** RECORDS SHOWN **
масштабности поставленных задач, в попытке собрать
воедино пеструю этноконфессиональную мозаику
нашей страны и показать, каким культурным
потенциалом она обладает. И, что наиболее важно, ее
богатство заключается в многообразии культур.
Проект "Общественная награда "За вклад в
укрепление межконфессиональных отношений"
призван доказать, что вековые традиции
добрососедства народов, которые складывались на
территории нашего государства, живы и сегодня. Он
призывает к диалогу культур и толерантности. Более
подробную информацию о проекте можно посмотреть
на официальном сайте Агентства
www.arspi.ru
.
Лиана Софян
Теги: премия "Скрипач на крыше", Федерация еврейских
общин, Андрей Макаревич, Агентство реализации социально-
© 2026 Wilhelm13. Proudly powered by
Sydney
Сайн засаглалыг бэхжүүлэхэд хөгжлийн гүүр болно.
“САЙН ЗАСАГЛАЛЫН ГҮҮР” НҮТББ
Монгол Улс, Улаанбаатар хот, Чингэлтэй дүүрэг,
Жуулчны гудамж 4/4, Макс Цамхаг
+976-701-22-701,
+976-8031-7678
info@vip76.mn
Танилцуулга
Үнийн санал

* * *

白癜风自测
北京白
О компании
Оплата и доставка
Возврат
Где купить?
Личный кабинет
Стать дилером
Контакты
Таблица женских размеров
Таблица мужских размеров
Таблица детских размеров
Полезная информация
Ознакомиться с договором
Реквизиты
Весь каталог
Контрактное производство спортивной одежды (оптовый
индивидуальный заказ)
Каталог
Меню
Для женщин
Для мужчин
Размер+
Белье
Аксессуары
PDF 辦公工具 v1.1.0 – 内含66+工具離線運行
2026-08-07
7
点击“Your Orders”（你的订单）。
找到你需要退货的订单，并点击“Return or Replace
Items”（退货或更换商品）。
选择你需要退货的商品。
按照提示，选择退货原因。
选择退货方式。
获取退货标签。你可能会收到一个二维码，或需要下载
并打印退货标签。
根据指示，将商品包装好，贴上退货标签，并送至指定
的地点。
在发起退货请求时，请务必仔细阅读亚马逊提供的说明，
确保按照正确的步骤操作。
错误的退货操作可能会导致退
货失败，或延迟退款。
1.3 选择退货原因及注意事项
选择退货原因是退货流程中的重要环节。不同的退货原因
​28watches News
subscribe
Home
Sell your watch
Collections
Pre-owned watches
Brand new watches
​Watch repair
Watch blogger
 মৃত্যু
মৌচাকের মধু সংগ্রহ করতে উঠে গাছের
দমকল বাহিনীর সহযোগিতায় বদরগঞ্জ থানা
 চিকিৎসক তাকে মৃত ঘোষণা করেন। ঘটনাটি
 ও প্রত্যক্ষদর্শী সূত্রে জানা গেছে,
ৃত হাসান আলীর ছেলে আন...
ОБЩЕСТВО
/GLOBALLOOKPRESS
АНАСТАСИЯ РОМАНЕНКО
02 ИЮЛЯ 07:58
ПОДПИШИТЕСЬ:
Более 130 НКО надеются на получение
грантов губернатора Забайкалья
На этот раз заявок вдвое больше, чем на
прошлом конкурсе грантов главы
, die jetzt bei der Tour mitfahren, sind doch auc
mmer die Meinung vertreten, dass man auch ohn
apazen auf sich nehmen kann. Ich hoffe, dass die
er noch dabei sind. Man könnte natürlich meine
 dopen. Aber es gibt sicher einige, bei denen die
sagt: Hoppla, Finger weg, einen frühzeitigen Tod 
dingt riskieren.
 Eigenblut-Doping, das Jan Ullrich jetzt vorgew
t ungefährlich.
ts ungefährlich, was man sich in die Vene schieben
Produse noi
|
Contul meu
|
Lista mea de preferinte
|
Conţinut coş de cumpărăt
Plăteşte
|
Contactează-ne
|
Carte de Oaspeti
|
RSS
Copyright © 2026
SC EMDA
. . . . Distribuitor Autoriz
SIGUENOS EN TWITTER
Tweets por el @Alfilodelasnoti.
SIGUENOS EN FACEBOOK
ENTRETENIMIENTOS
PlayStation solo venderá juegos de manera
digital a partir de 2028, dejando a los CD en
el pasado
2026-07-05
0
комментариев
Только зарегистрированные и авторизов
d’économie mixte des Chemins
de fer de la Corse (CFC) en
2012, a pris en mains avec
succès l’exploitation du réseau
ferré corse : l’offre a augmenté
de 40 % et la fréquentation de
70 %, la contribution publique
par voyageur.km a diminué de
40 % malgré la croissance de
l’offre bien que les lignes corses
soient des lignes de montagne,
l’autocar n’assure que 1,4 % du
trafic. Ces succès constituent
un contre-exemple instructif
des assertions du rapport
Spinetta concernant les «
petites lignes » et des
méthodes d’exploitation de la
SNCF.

** WHAT NEEDS TO BE DONE **
Every line in the listing above that mentions "SIGUENOS" should be returned.

** ANSWER FOR THIS EXERCISE **
SIGUENOS EN TWITTER
SIGUENOS EN FACEBOOK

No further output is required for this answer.